Artificial Intelligence, E-Commerce, and Digital Trade across Borders in Africa: Pathways to Inclusive Policy, With a Focus on Nigeria
This paper examines how artificial intelligence (AI), e-commerce, and digital trade are reshaping global trade systems and what these changes mean for Africa in general and particularly for Nigeria. These three elements now sit at the centre of modern economic transformation. AI enhances how firms make decisions, e-commerce changes how goods and services are bought and sold, and digital trade expands how value moves across borders through data, platforms, and digital services. Understanding how these systems interact is essential for countries seeking inclusive and competitive economic growth.
Africa has made notable progress in digital adoption over the past decade, but the region as a whole still lags behind, with respect to global averages, in most digital indicators. Internet penetration remains low, data affordability continues to be a challenge, and many countries struggle with outdated or inadequate digital policies. Despite these challenges, the continent has strong potential driven by a young population, rapid mobile adoption, and emerging digital entrepreneurship ecosystems. The challenge lies in turning this potential into sustained economic gains.
Nigeria reflects many of these continental dynamics. It is a country with tremendous digital promise, driven by a large, youthful population, a vibrant private sector, and significant advancements in digital financial services. The rise of mobile banking, fintech innovation, and online commerce platforms demonstrates that digital transformation is already underway. However, the country still struggles with foundational issues: inconsistent broadband access, high data costs, weak research and innovation capacity, gaps in AI readiness, limited digital skills, and fragmented regulatory frameworks.
The analysis shows that Nigeria performs unevenly across key indicators. On the one hand, the country leads in areas such as mobile money activity, fintech adoption, and commercial-scale potential for AI. On the other hand, it performs poorly in areas like research output, AI patent activity, digital literacy, broadband speed and coverage, and ICT goods production. For example, Nigeria’s digitally deliverable services (DDS) exports have grown over the years, but imports remain much higher, creating a persistent trade deficit in high-value digital services. Similarly, ICT goods exports remain extremely low, just 0.1% of total goods exports, highlighting Nigeria’s dependence on imported digital technologies.
The policy review shows that Nigeria has made commendable progress in establishing governance structures for the digital economy.
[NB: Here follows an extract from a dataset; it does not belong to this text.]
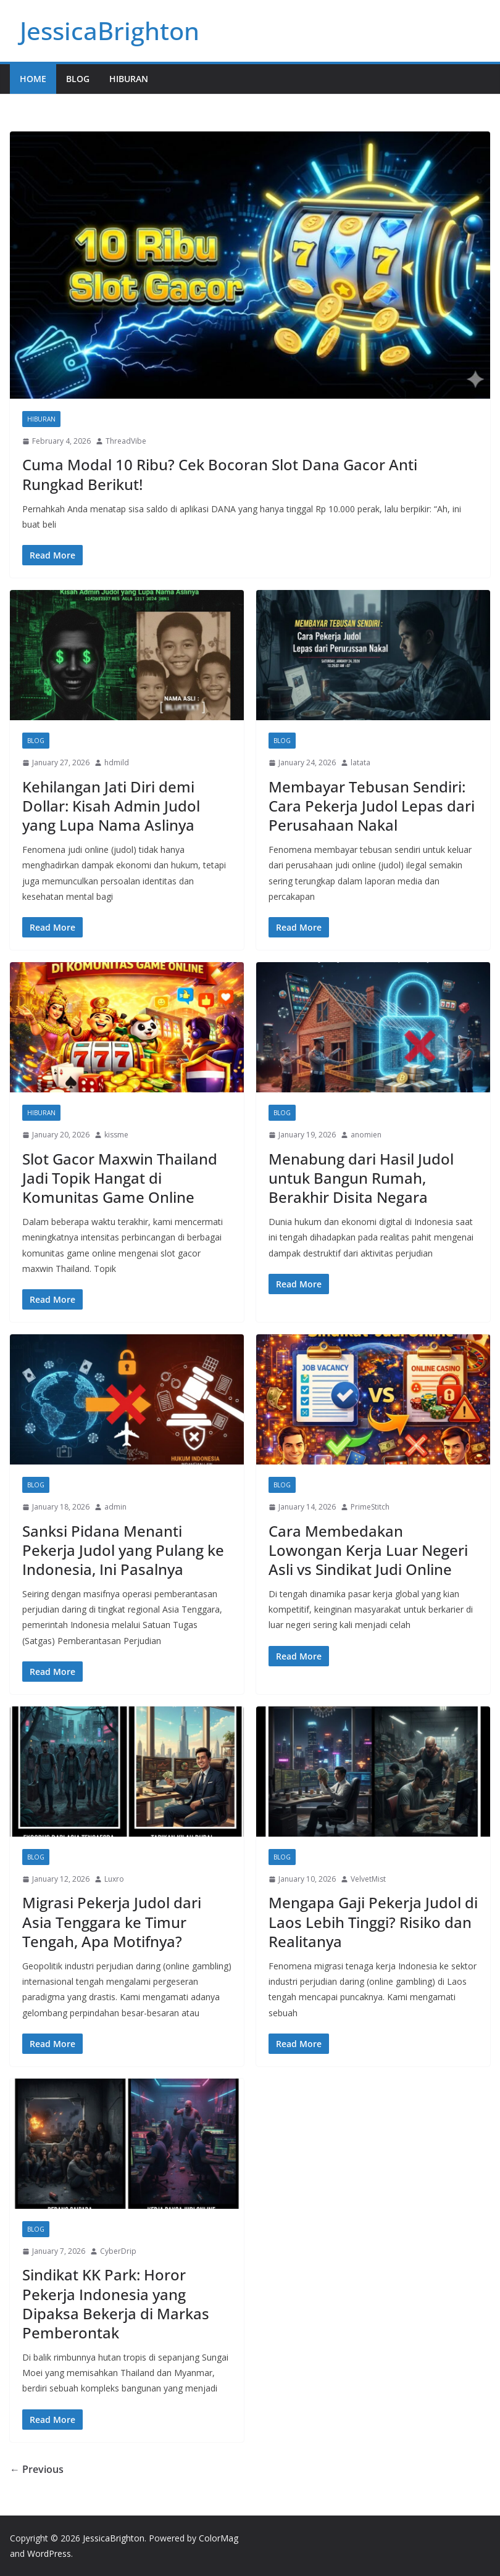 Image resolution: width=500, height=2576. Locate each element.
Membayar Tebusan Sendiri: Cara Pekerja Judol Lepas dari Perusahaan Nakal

Several laws, strategies, and frameworks exist, including the Data Protection Act (2023), Cybercrimes Act (2015), National Broadband Plan (2020–2025), National Digital Economy Policy and Strategy (NDEPS 2020–2030), and the draft National AI Strategy (2024). Together, these frameworks signal a strong policy intention to drive digital transformation. However, many of these instruments remain under-implemented or lack the coherence needed to fully support innovation, digital trade, and AI development.
One major gap highlighted in the report is the absence of a legally binding AI regulatory framework. The draft National AI Strategy offers an important starting point, but without formal adoption, Nigeria lacks clear rules governing AI risks, data governance, transparency, and accountability. Another gap is the lack of clarity around AI authorship and intellectual property for AI-generated works, which has become increasingly important with the rise of generative AI tools. Additionally, enforcement of cybersecurity and digital consumer protection remains limited, and the dispute-resolution systems for cross-border e-commerce transactions are underdeveloped.
Despite these limitations, Nigeria is at a decisive moment in its digital evolution. If the country strengthens its infrastructure, improves regulatory coordination, invests in research and digital skills, and builds public trust in digital platforms, it can position itself as a digital leader within Africa. The findings of this report make it clear that both government action and private-sector innovation must move in tandem. The opportunities are significant: digital trade can unlock new export markets, AI can drive productivity gains, and e-commerce can expand economic participation for households and small businesses across all regions.
Nigeria’s digital future is promising, but unlocking that promise requires deliberate, long-term commitments. With strategic reforms, increased investment, and strong institutional coordination, Nigeria can harness digital technologies as engines for inclusive growth, competitiveness, and sustainable development.